廃棄物発電とRDF利用からバイオマス発電・SRFへの展開(1998年6月)
RDF(ごみ固形燃料)を利用した廃棄物発電は、1990年代の循環型社会の先駆けとして注目を集めたが、その後の技術発展や制度整備の中で「バイオマス発電」や「SRF(固形再生燃料)」へと発展的に引き継がれていった。
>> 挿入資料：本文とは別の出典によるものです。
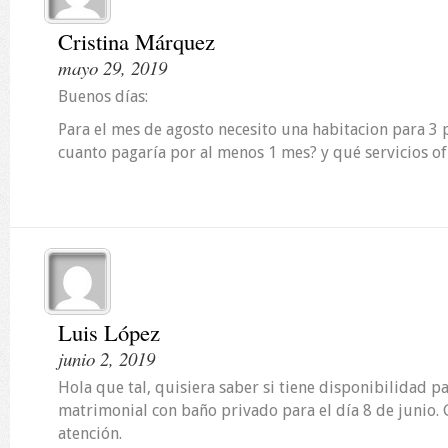
Cristina Márquez
mayo 29, 2019
Buenos días:
Para el mes de agosto necesito una habitacion para 3 
cuanto pagaría por al menos 1 mes? y qué servicios of
Luis López
junio 2, 2019
Hola que tal, quisiera saber si tiene disponibilidad p
matrimonial con baño privado para el día 8 de junio. 
atención.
RDFは都市ごみや廃プラスチックを原料としたが、燃焼時の塩素成分による腐食やダイオキシン発生の懸念が続き、維持管理コストも課題となった。この経験から、木質系バイオマスや食品残渣など、より純度の高い有機資源を活用する「バイオマス発電」へシフトが進んだ。特に2002年の循環型社会形成推進基本法の施行や、バイオマス・ニッポン総合戦略(2002年)が後押しとなり、農林業副産物や家畜排せつ物を利用した発電が全国で展開されるようになった。
一方、RDFの後継として登場したのがSRF(Solid Recovered Fuel、固形再生燃料)である。SRFは製造過程でプラスチックや紙くずを厳選し、欧州規格(CEN規格)に基づく発熱量や成分基準を満たす点が特徴で、セメント工場やボイラー燃料として利用が拡大した。これにより、廃棄物を「燃えるごみ」ではなく「資源化燃料」として捉える考え方が制度的に定着していった。
技術的にも、流動床炉やガス化溶融炉の採用、排ガス処理技術の高度化、熱回収システムの効率化が進み、廃棄物発電は環境負荷低減とエネルギー利用の両立を目指す方向へと洗練されていった。こうした流れは、のちのFIT制度(固定価格買取制度)による再生可能エネルギー普及とも結びつき、バイオマスや廃棄物エネルギーが再生可能エネルギーの一角を担う基盤を築いた。
つまり、東北で計画されたRDF発電は単独では課題も多かったが、その経験がバイオマス発電やSRF利用へとつながり、日本の「ごみからエネルギー」政策の重要な起点となったのである。